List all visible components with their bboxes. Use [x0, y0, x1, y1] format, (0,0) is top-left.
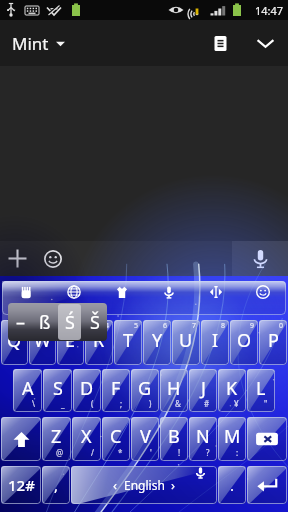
button[interactable]: T [114, 320, 142, 365]
button[interactable]: Emoji [35, 241, 70, 276]
staticText: V [140, 424, 151, 449]
button[interactable]: D [73, 369, 101, 412]
button[interactable]: Z [42, 417, 71, 461]
button[interactable]: F [102, 369, 130, 412]
button[interactable]: H [160, 369, 188, 412]
button[interactable]: G [131, 369, 159, 412]
staticText: English [124, 477, 165, 493]
staticText: _ [61, 398, 65, 409]
staticText: O [237, 328, 252, 353]
button[interactable]: A [13, 369, 42, 412]
staticText: \ [32, 398, 35, 409]
button[interactable]: Notes [198, 21, 242, 65]
staticText: # [204, 398, 210, 409]
staticText: N [196, 424, 210, 449]
staticText: * [118, 447, 123, 458]
staticText: , [54, 475, 59, 495]
button[interactable]: B [160, 417, 188, 461]
button[interactable]: – [9, 304, 31, 340]
staticText: 7 [192, 321, 197, 331]
staticText: I [212, 328, 219, 353]
button[interactable]: P [259, 320, 287, 365]
button[interactable]: Keyboard mode [2, 281, 50, 315]
staticText: Ś [65, 310, 75, 335]
button[interactable]: I [201, 320, 229, 365]
staticText: T [123, 328, 134, 353]
staticText: ¥ [234, 398, 239, 409]
staticText: Q [7, 328, 22, 353]
button[interactable]: M [218, 417, 246, 461]
staticText: X [81, 424, 92, 449]
button[interactable]: S [43, 369, 72, 412]
staticText: ß [39, 310, 51, 335]
button[interactable]: ‹ [71, 466, 217, 504]
button[interactable]: Q [1, 320, 28, 365]
button[interactable]: L [247, 369, 275, 412]
button[interactable]: Theme [98, 281, 145, 315]
staticText: 1 [20, 321, 25, 331]
staticText: 0 [279, 321, 284, 331]
button[interactable]: Š [83, 304, 106, 340]
button[interactable]: Enter [247, 466, 287, 504]
button[interactable]: Language [50, 281, 98, 315]
staticText: ? [206, 447, 210, 458]
staticText: . [230, 475, 235, 495]
staticText: E [65, 328, 76, 353]
button[interactable]: U [172, 320, 200, 365]
staticText: Y [152, 328, 163, 353]
button[interactable]: O [230, 320, 258, 365]
staticText: 8 [221, 321, 226, 331]
staticText: F [111, 376, 121, 401]
staticText: 6 [163, 321, 168, 331]
button[interactable]: J [189, 369, 217, 412]
staticText: 9 [250, 321, 255, 331]
button[interactable]: E [57, 320, 84, 365]
staticText: / [91, 447, 94, 458]
staticText: K [226, 376, 238, 401]
button[interactable]: R [85, 320, 113, 365]
staticText: " [264, 398, 268, 409]
staticText: R [93, 328, 105, 353]
button[interactable]: Y [143, 320, 171, 365]
button[interactable]: Cursor control [192, 281, 239, 315]
button[interactable]: 12# [1, 466, 41, 504]
staticText: L [256, 376, 266, 401]
button[interactable]: , [42, 466, 70, 504]
button[interactable]: Mint [0, 24, 77, 63]
button[interactable]: V [131, 417, 159, 461]
staticText: M [224, 424, 241, 449]
staticText: – [16, 310, 25, 335]
button[interactable]: . [218, 466, 246, 504]
button[interactable]: ß [33, 304, 56, 340]
button[interactable]: Voice input [145, 281, 192, 315]
button[interactable]: X [72, 417, 101, 461]
staticText: ‹ [113, 476, 118, 494]
button[interactable]: Shift [1, 417, 41, 461]
button[interactable]: C [102, 417, 130, 461]
button[interactable]: Emoji [239, 281, 286, 315]
staticText: › [171, 476, 176, 494]
staticText: ) [149, 398, 152, 409]
staticText: P [268, 328, 279, 353]
staticText: Z [51, 424, 62, 449]
staticText: Mint [12, 32, 49, 55]
button[interactable]: Attach [0, 241, 35, 276]
staticText: H [167, 376, 181, 401]
button[interactable]: Voice input [232, 241, 288, 276]
staticText: & [175, 398, 181, 409]
button[interactable]: K [218, 369, 246, 412]
button[interactable]: Ś [58, 304, 81, 340]
button[interactable]: Collapse [242, 20, 288, 66]
staticText: 5 [134, 321, 139, 331]
staticText: ( [91, 398, 94, 409]
button[interactable]: N [189, 417, 217, 461]
staticText: W [34, 328, 51, 353]
button[interactable]: W [29, 320, 56, 365]
staticText: B [168, 424, 180, 449]
button[interactable]: Backspace [247, 417, 287, 461]
staticText: U [179, 328, 193, 353]
staticText: A [22, 376, 34, 401]
staticText: S [53, 376, 63, 401]
staticText: : [236, 447, 239, 458]
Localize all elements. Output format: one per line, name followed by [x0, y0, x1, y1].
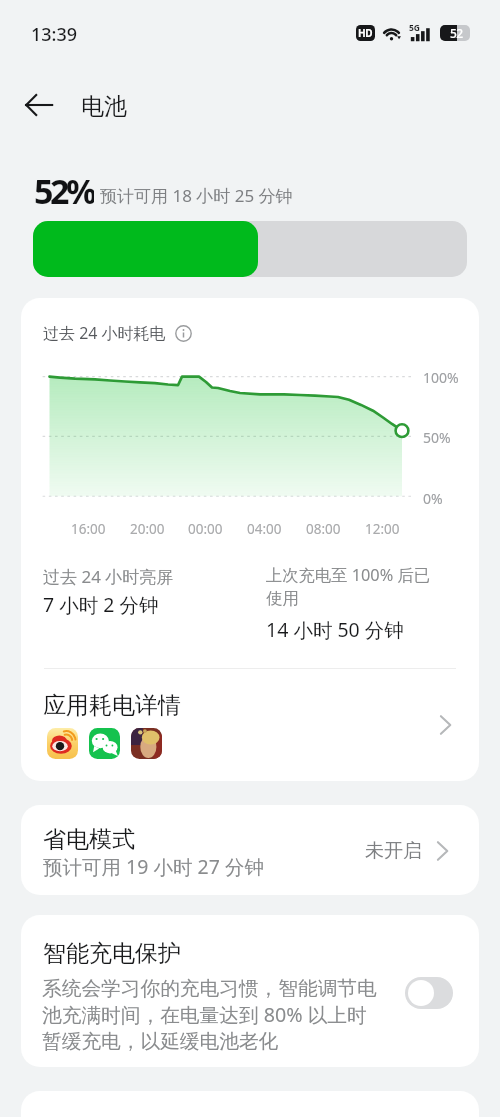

+ + + + + + +

## Task
Retype the material in full, exactly as written, and exclude the pictures.

## The answer
List all visible components with their bboxes. Use [x0, y0, x1, y1] format, (0,0) is top-left.
button[interactable]: T [114, 320, 142, 365]
button[interactable]: Emoji [35, 241, 70, 276]
staticText: V [140, 424, 151, 449]
button[interactable]: D [73, 369, 101, 412]
button[interactable]: Z [42, 417, 71, 461]
button[interactable]: F [102, 369, 130, 412]
button[interactable]: H [160, 369, 188, 412]
button[interactable]: G [131, 369, 159, 412]
staticText: English [124, 477, 165, 493]
staticText: _ [61, 398, 65, 409]
staticText: O [237, 328, 252, 353]
button[interactable]: A [13, 369, 42, 412]
staticText: \ [32, 398, 35, 409]
button[interactable]: Notes [198, 21, 242, 65]
staticText: # [204, 398, 210, 409]
staticText: N [196, 424, 210, 449]
staticText: * [118, 447, 123, 458]
staticText: , [54, 475, 59, 495]
button[interactable]: B [160, 417, 188, 461]
button[interactable]: – [9, 304, 31, 340]
staticText: 7 [192, 321, 197, 331]
staticText: I [212, 328, 219, 353]
button[interactable]: P [259, 320, 287, 365]
button[interactable]: Keyboard mode [2, 281, 50, 315]
staticText: Ś [65, 310, 75, 335]
button[interactable]: I [201, 320, 229, 365]
staticText: T [123, 328, 134, 353]
staticText: ¥ [234, 398, 239, 409]
staticText: Q [7, 328, 22, 353]
button[interactable]: M [218, 417, 246, 461]
staticText: X [81, 424, 92, 449]
button[interactable]: S [43, 369, 72, 412]
staticText: ß [39, 310, 51, 335]
button[interactable]: ‹ [71, 466, 217, 504]
button[interactable]: Q [1, 320, 28, 365]
button[interactable]: L [247, 369, 275, 412]
button[interactable]: Theme [98, 281, 145, 315]
staticText: 1 [20, 321, 25, 331]
staticText: 0 [279, 321, 284, 331]
button[interactable]: Š [83, 304, 106, 340]
button[interactable]: Enter [247, 466, 287, 504]
button[interactable]: Language [50, 281, 98, 315]
staticText: ? [206, 447, 210, 458]
staticText: . [230, 475, 235, 495]
staticText: E [65, 328, 76, 353]
button[interactable]: U [172, 320, 200, 365]
staticText: Y [152, 328, 163, 353]
button[interactable]: O [230, 320, 258, 365]
staticText: 8 [221, 321, 226, 331]
staticText: F [111, 376, 121, 401]
staticText: 6 [163, 321, 168, 331]
button[interactable]: J [189, 369, 217, 412]
staticText: 9 [250, 321, 255, 331]
button[interactable]: E [57, 320, 84, 365]
staticText: / [91, 447, 94, 458]
staticText: K [226, 376, 238, 401]
button[interactable]: R [85, 320, 113, 365]
staticText: " [264, 398, 268, 409]
staticText: R [93, 328, 105, 353]
button[interactable]: Y [143, 320, 171, 365]
button[interactable]: Cursor control [192, 281, 239, 315]
button[interactable]: 12# [1, 466, 41, 504]
staticText: L [256, 376, 266, 401]
button[interactable]: , [42, 466, 70, 504]
button[interactable]: Mint [0, 24, 77, 63]
button[interactable]: V [131, 417, 159, 461]
staticText: M [224, 424, 241, 449]
staticText: – [16, 310, 25, 335]
button[interactable]: . [218, 466, 246, 504]
button[interactable]: ß [33, 304, 56, 340]
button[interactable]: Voice input [145, 281, 192, 315]
button[interactable]: X [72, 417, 101, 461]
staticText: ‹ [113, 476, 118, 494]
button[interactable]: Shift [1, 417, 41, 461]
button[interactable]: C [102, 417, 130, 461]
button[interactable]: Emoji [239, 281, 286, 315]
staticText: › [171, 476, 176, 494]
staticText: ) [149, 398, 152, 409]
staticText: P [268, 328, 279, 353]
staticText: Z [51, 424, 62, 449]
staticText: Mint [12, 32, 49, 55]
button[interactable]: Attach [0, 241, 35, 276]
staticText: H [167, 376, 181, 401]
button[interactable]: Voice input [232, 241, 288, 276]
staticText: & [175, 398, 181, 409]
button[interactable]: K [218, 369, 246, 412]
button[interactable]: Ś [58, 304, 81, 340]
button[interactable]: Collapse [242, 20, 288, 66]
staticText: 5 [134, 321, 139, 331]
staticText: ( [91, 398, 94, 409]
button[interactable]: N [189, 417, 217, 461]
staticText: W [34, 328, 51, 353]
button[interactable]: W [29, 320, 56, 365]
staticText: B [168, 424, 180, 449]
button[interactable]: Backspace [247, 417, 287, 461]
staticText: U [179, 328, 193, 353]
staticText: A [22, 376, 34, 401]
staticText: S [53, 376, 63, 401]
staticText: : [236, 447, 239, 458]
Localize all elements. Output format: one per line, name followed by [x0, y0, x1, y1].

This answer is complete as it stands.